TASK OBJECTIVE: What is needed is an exact reproduction of the lines from the one that contains "2024 bằng tiền mặt với tỷ lệ 5%." through the end of the data, both included and nothing else, with pictures omitted.

────

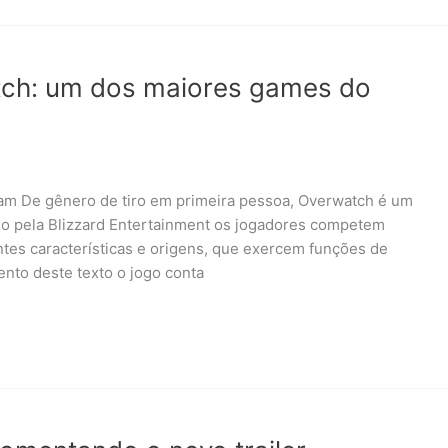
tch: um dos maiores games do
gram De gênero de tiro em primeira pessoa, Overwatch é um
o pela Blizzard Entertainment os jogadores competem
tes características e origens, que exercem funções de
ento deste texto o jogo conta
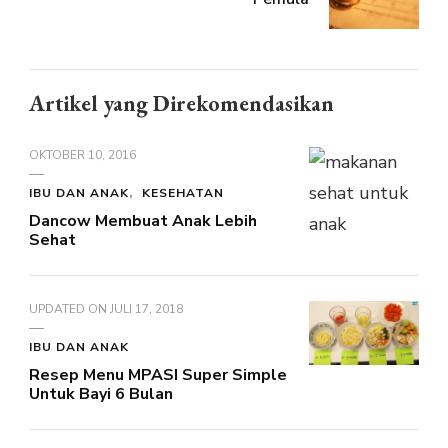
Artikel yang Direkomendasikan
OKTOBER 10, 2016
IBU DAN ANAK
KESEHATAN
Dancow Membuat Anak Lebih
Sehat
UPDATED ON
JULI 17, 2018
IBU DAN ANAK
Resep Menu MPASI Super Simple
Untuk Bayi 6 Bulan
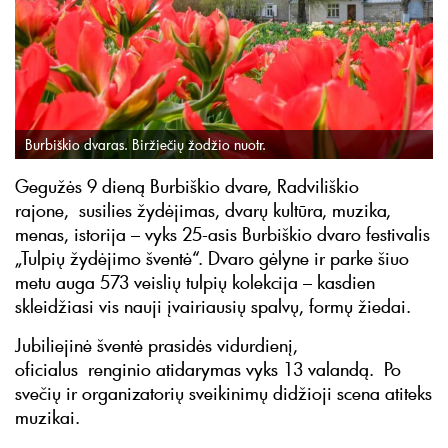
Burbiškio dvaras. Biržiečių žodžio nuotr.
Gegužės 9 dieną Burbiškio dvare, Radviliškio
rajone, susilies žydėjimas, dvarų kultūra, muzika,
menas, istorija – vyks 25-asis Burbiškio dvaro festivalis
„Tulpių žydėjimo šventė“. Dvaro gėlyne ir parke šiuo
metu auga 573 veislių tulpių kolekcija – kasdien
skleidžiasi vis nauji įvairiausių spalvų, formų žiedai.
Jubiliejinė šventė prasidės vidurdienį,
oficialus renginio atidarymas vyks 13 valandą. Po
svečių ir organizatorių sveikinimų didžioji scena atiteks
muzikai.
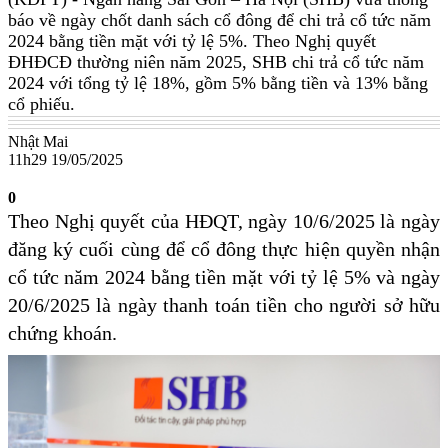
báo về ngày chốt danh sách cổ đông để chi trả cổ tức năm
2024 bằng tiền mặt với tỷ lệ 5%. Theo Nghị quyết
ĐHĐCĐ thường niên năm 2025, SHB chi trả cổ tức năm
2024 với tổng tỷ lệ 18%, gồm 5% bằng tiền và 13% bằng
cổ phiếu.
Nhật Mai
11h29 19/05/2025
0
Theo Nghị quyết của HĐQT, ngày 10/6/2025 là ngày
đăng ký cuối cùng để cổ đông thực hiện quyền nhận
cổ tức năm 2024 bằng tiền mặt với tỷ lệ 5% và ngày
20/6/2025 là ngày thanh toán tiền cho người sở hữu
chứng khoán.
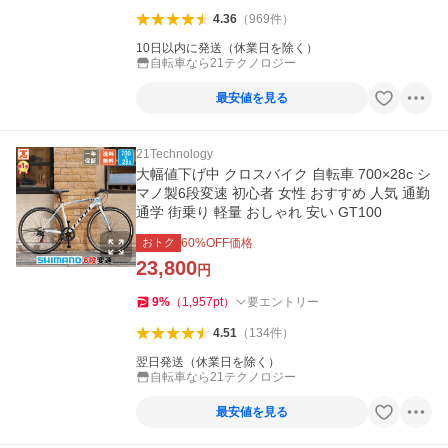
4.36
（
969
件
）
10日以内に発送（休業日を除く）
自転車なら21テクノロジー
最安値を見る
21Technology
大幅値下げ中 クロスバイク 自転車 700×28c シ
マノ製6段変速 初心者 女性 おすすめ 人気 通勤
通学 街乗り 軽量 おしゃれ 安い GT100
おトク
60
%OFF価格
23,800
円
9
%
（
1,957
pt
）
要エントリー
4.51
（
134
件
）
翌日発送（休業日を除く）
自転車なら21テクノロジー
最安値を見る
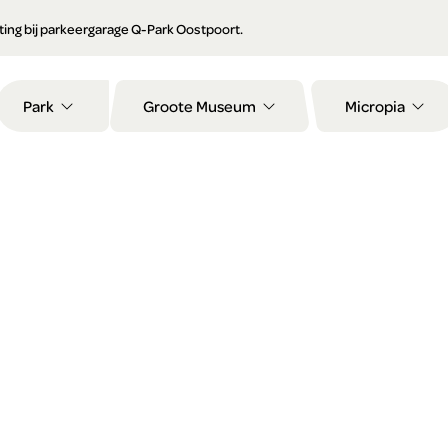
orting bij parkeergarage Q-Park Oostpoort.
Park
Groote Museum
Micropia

────

OUTPUT FOR THIS TASK:
2024 bằng tiền mặt với tỷ lệ 5%. Theo Nghị quyết
ĐHĐCĐ thường niên năm 2025, SHB chi trả cổ tức năm
2024 với tổng tỷ lệ 18%, gồm 5% bằng tiền và 13% bằng
cổ phiếu.
Nhật Mai
11h29 19/05/2025
0
Theo Nghị quyết của HĐQT, ngày 10/6/2025 là ngày
đăng ký cuối cùng để cổ đông thực hiện quyền nhận
cổ tức năm 2024 bằng tiền mặt với tỷ lệ 5% và ngày
20/6/2025 là ngày thanh toán tiền cho người sở hữu
chứng khoán.
4.36
（
969
件
）
10日以内に発送（休業日を除く）
自転車なら21テクノロジー
最安値を見る
21Technology
大幅値下げ中 クロスバイク 自転車 700×28c シ
マノ製6段変速 初心者 女性 おすすめ 人気 通勤
通学 街乗り 軽量 おしゃれ 安い GT100
おトク
60
%OFF価格
23,800
円
9
%
（
1,957
pt
）
要エントリー
4.51
（
134
件
）
翌日発送（休業日を除く）
自転車なら21テクノロジー
最安値を見る
orting bij parkeergarage Q-Park Oostpoort.
Park
Groote Museum
Micropia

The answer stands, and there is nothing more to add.